Impact Factor 3.517
2018 JCR, Web of Science Group 2019

Frontiers journals are at the top of citation and impact metrics

Technology and Code ARTICLE Provisionally accepted The full-text will be published soon. Notify me

Front. Genet. | doi: 10.3389/fgene.2019.00637

PredPRBA:Prediction of protein-RNA binding affinity using gradient boosted regression trees

 Lei Deng1, Wenyi Yang1 and  Hui Liu2*
  • 1Central South University, China
  • 2Changzhou University, China

Protein-RNA interactions play essential roles in many biological aspects. Quantifying the binding affinity of protein-RNA complexes is helpful to the understanding of protein-RNA recognition mechanism and identification of strong binding partners. Due to experimentally measured protein-RNA binding affinity data available is still limited to date, there is a pressing demand for accurate and reliable computational approaches.In this paper, we propose a computational approach, PredPRBA, which can effectively predict protein-RNA binding affinity using gradient boosted regression trees. We build a dataset of protein-RNA binding affinity that includes 103 protein-RNA complex structures manually collected from related literature. Then, we generate 37 kinds of sequence and structural features and explore the relationship between the features and protein-RNA binding affinity. We find that the binding affinity mainly depends on the structure of RNA molecules. According to the type of RNA associated with proteins composed of the protein-RNA complex, we split the 103 protein-RNA complexes into six categories. For each category, we build a gradient boosted regression tree (GBRT) model based on the generated features. We perform comprehensive evaluation for the proposed method on the binding affinity dataset using leave-one-out cross-validations. We show that PredPRBA achieves correlations ranging from 0.723 to 0.897 among six categories, which is significantly better than other machine learning methods and the pioneer protein-RNA binding affinity predictor SPOT-Seq-RNA. The PredPRBA webserver is freely available at http://PredPRBA.denglab.org.

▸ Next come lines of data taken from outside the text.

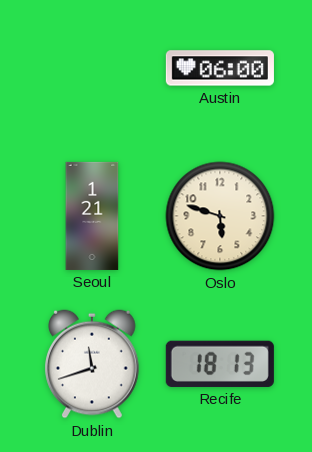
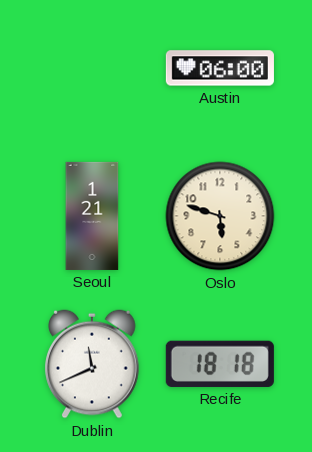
Dublin: 11:42 -> 11:41
Recife: 18:13 -> 18:18
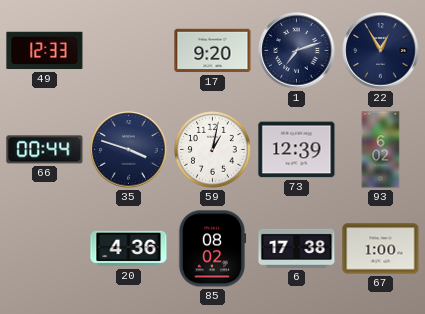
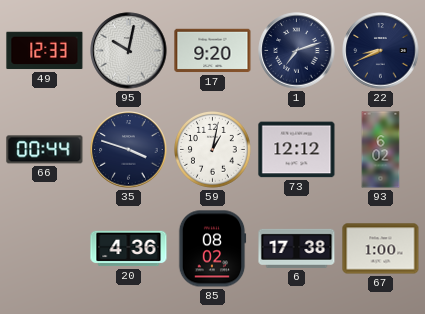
95: none -> 10:02
22: 12:55 -> 8:41
73: 12:39 -> 12:12
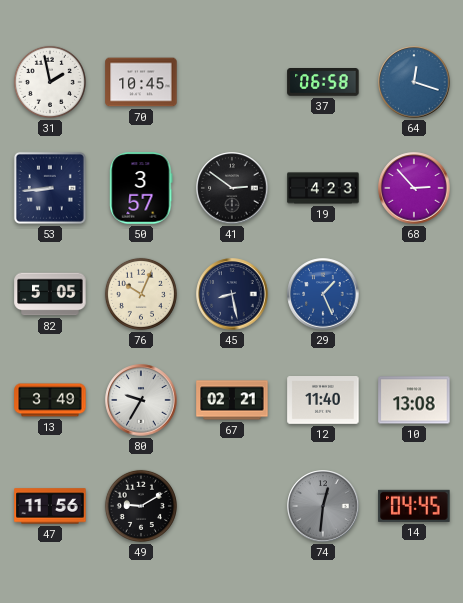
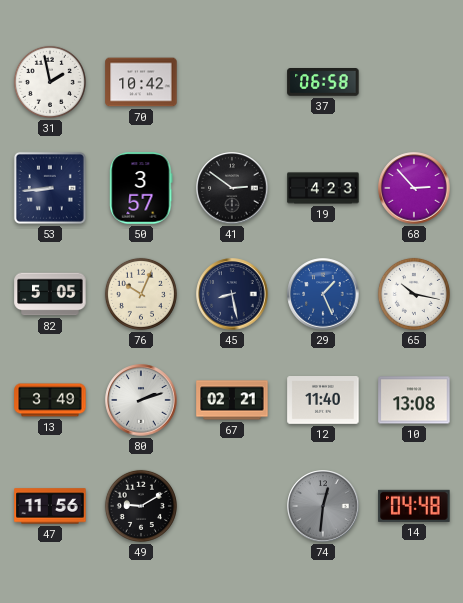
70: 10:45 -> 10:42
64: 12:18 -> none
65: none -> 10:17
80: 9:35 -> 2:12
14: 04:45 -> 04:48
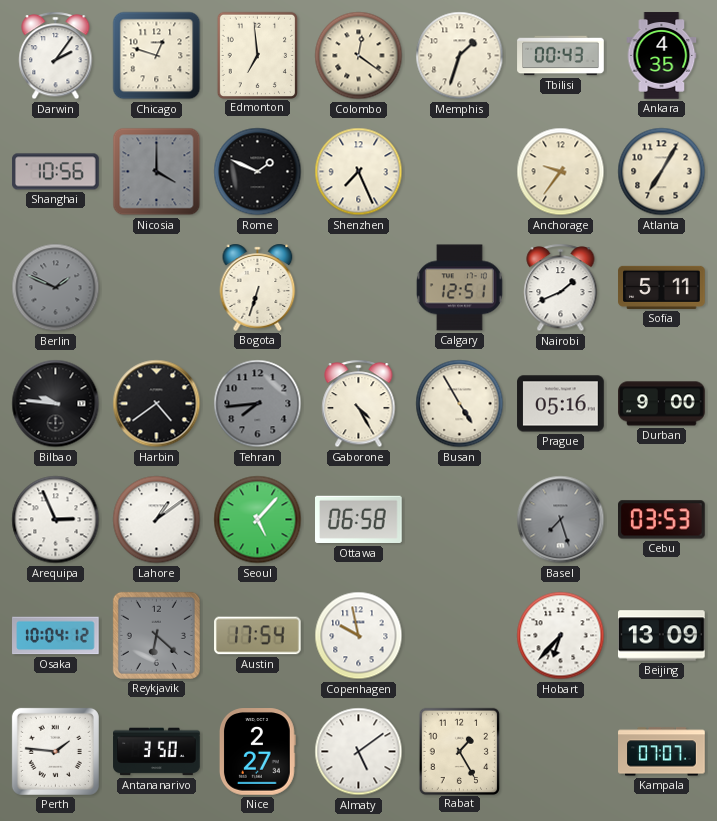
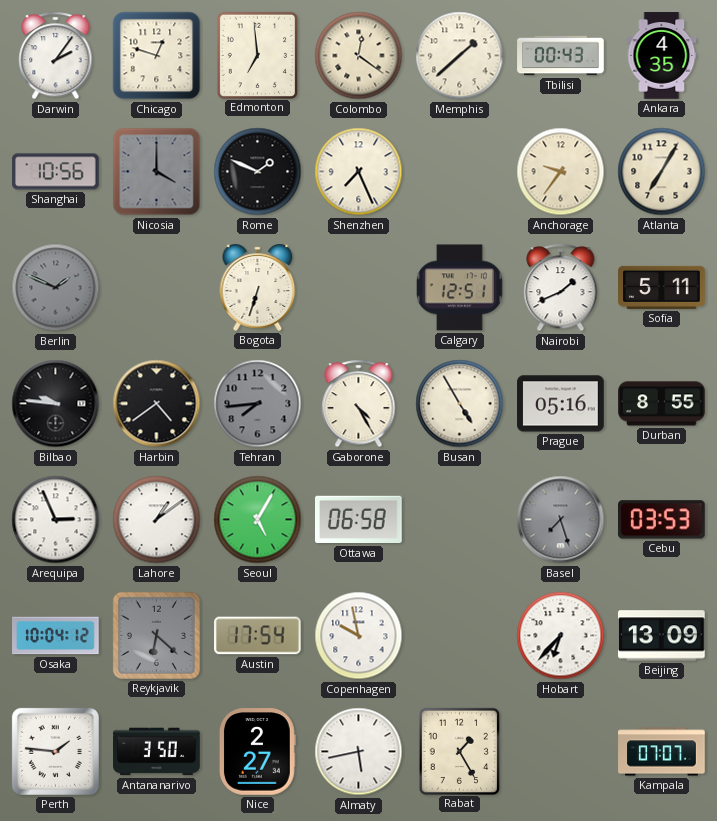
Memphis: 1:33 -> 1:38
Durban: 9:00 -> 8:55
Seoul: 5:07 -> 5:05
Almaty: 5:09 -> 5:43
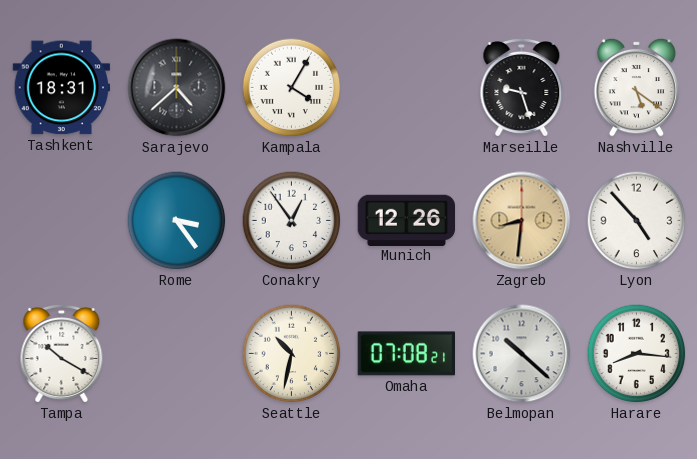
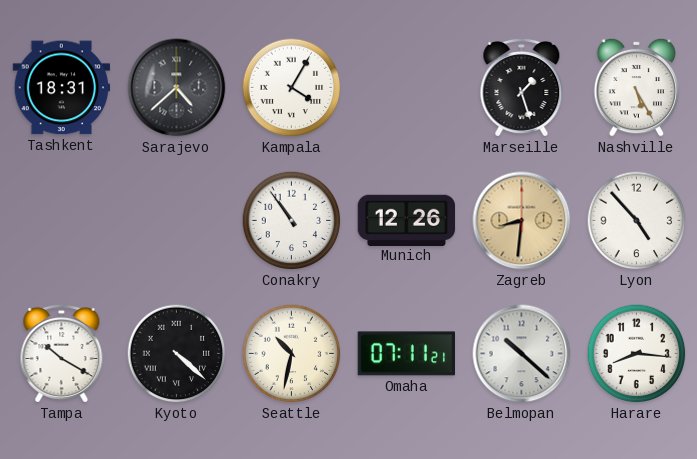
Marseille: 9:27 -> 1:27
Nashville: 5:21 -> 5:25
Rome: 3:24 -> none
Conakry: 12:54 -> 10:54
Kyoto: none -> 4:22
Omaha: 07:08 -> 07:11
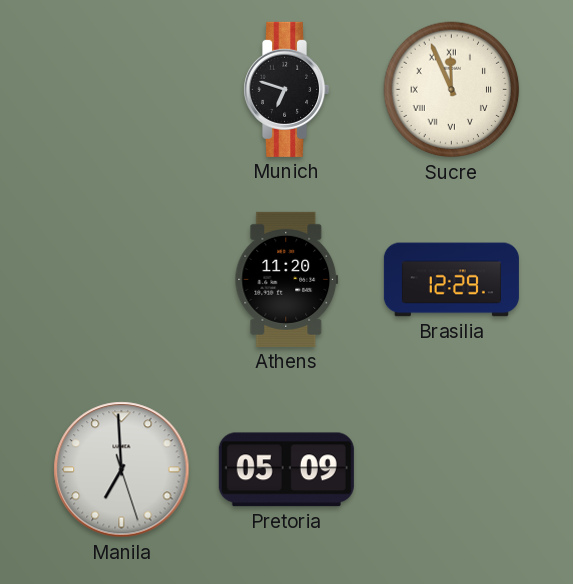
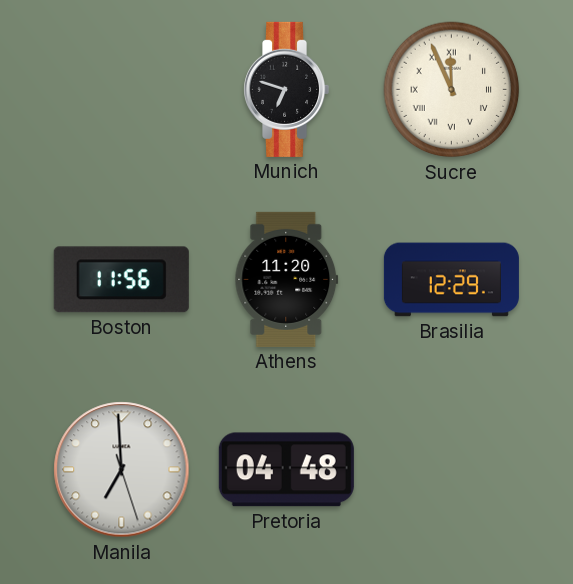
Boston: none -> 11:56
Pretoria: 05:09 -> 04:48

Keywords: protein-RNA interactions, binding affinity, Gradient Boosted Regression Tree, sequence and structural features, Computational approaches

Received: 03 Apr 2019; Accepted: 18 Jun 2019.

Edited by:

Gajendra P. Raghava, Indraprastha Institute of Information Technology Delhi, India

Reviewed by:

Zhi-Ping Liu, Shandong University, China
Leyi Wei, Tianjin University, China  

Copyright: © 2019 Deng, Yang and Liu. This is an open-access article distributed under the terms of the Creative Commons Attribution License (CC BY). The use, distribution or reproduction in other forums is permitted, provided the original author(s) and the copyright owner(s) are credited and that the original publication in this journal is cited, in accordance with accepted academic practice. No use, distribution or reproduction is permitted which does not comply with these terms.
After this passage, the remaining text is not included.